One set of difficulties in secondary analysis ensues from a break in the "chain of reference" (LATOUR, 1999), i.e., objects in the PISA database cannot always be traced back to their original, pre-translated selves. This happens for several reasons. Most of the data in the PISA database are gained from surveys. Each survey is based on a set of assumptions that are not always right, or not right across varied contexts, creating a disjuncture between the object of interest in real-life, and the object that represents it in the data. While these assumptions maybe contested when debating PISA's methodology the secondary analyst deals with objects that mediated by the assumptions that are possibly no longer visible, as in the example below.

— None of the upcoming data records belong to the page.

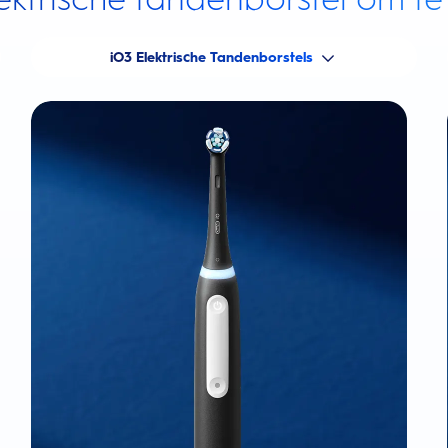
iO3 Elektrische Tandenborstels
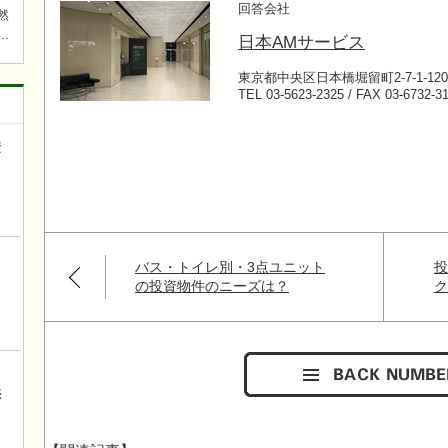
回答会社
然
日本AMサービス
焚
東京都中央区日本橋堀留町2-7-1-120
TEL 03-5623-2325 / FAX 03-6732-3
ら近
ワ
キチ
資
き
バス・トイレ別・3点ユニット
の投資物件のニーズは？
ロ
売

In the era of devolved responsibility and market-based logic in governance, one policy idea promoted by the OECD is school-based autonomy. This topic has been studied extensively through secondary analysis, in which attempts have been made to link school autonomy with student performance. One such study is The Effect of School Autonomy and School Internal Decentralization on Students' Reading Literacy by Maslowski, Schreerens, and Luyten (2007). In their literature review, they examine the various theories that underlie different studies that have examined this question, and find that some of the studies contradicted each other. They suggest that some of the strong, positive associations found in earlier studies, which had led to strong policy advocacy for increased autonomy in schools, may have been flawed. They attribute these flaws to the modelling that underpinned the calculations.Their own research included student and school data from PISA 2000 from 28 OECD systems, involving 5,269 schools and 137,526 students. They concluded that:

... schools with autonomy on personnel management issues have, on average, higher mean reading literacy scores than schools with lesser autonomy in this domain. For autonomy on financial resources, student policies, and curriculum, no significant effects on students' reading literacy were found. (MASLOWSKI; SCHREERENS; LUYTEN, 2007, p. 314)

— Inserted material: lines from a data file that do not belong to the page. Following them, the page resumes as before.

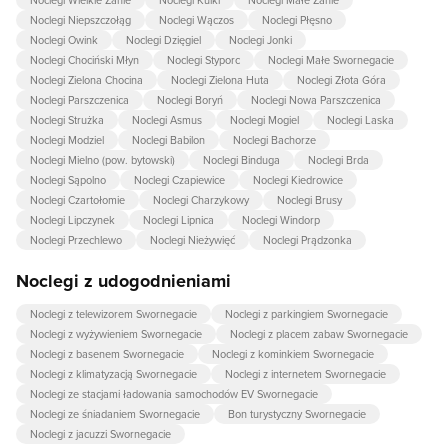
Noclegi Niepszczołąg
Noclegi Wączos
Noclegi Płęsno
Noclegi Owink
Noclegi Dzięgiel
Noclegi Jonki
Noclegi Chociński Młyn
Noclegi Styporc
Noclegi Małe Swornegacie
Noclegi Zielona Chocina
Noclegi Zielona Huta
Noclegi Złota Góra
Noclegi Parszczenica
Noclegi Boryń
Noclegi Nowa Parszczenica
Noclegi Strużka
Noclegi Asmus
Noclegi Mogiel
Noclegi Laska
Noclegi Modziel
Noclegi Babilon
Noclegi Bachorze
Noclegi Mielno (pow. bytowski)
Noclegi Binduga
Noclegi Brda
Noclegi Sąpolno
Noclegi Czapiewice
Noclegi Kiedrowice
Noclegi Czartołomie
Noclegi Charzykowy
Noclegi Brusy
Noclegi Lipczynek
Noclegi Lipnica
Noclegi Windorp
Noclegi Przechlewo
Noclegi Nieżywięć
Noclegi Prądzonka
Noclegi z udogodnieniami
Noclegi z telewizorem Swornegacie
Noclegi z parkingiem Swornegacie
Noclegi z wyżywieniem Swornegacie
Noclegi z placem zabaw Swornegacie
Noclegi z basenem Swornegacie
Noclegi z kominkiem Swornegacie
Noclegi z klimatyzacją Swornegacie
Noclegi z internetem Swornegacie
Noclegi ze stacjami ładowania samochodów EV Swornegacie
Noclegi ze śniadaniem Swornegacie
Bon turystyczny Swornegacie
Noclegi z jacuzzi Swornegacie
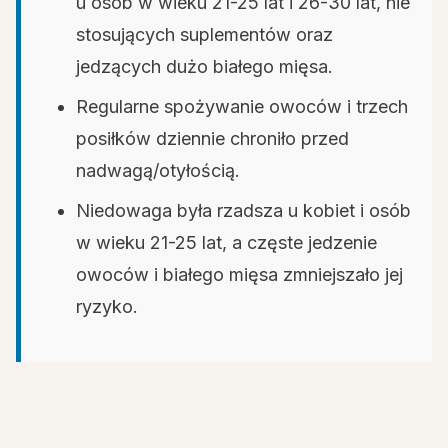
u osób w wieku 21-25 lat i 26-30 lat, nie
stosujących suplementów oraz
jedzących dużo białego mięsa.
Regularne spożywanie owoców i trzech
posiłków dziennie chroniło przed
nadwagą/otyłością.
Niedowaga była rzadsza u kobiet i osób
w wieku 21-25 lat, a częste jedzenie
owoców i białego mięsa zmniejszało jej
ryzyko.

But the wide variation in the results of studies of school autonomy effects might well arise from a flaw that goes much deeper, involving the objects in the database itself, as one interviewee explained:

Well, the basis of school autonomy is Principals' answers to the questionnaire in which they are asked who has more or less influence on different things. Our structure [in the US], which is schools, then school districts, then states - is not represented in the questions. So what looks like local school control is really school district level control. So we don't have what they are talking about. School principals, I don't think, feel like they have a lot of autonomy over things like their budget and not even the hiring and firing of teachers, much, and I think it probably varies a lot within country because of the way the districts relate to school and the size of districts and the number of schools in a district. So we don't think that it reflects the US well, and we think that probably other countries also - that the question doesn't fit. (Policy expert, US Government, interview transcript, 2013)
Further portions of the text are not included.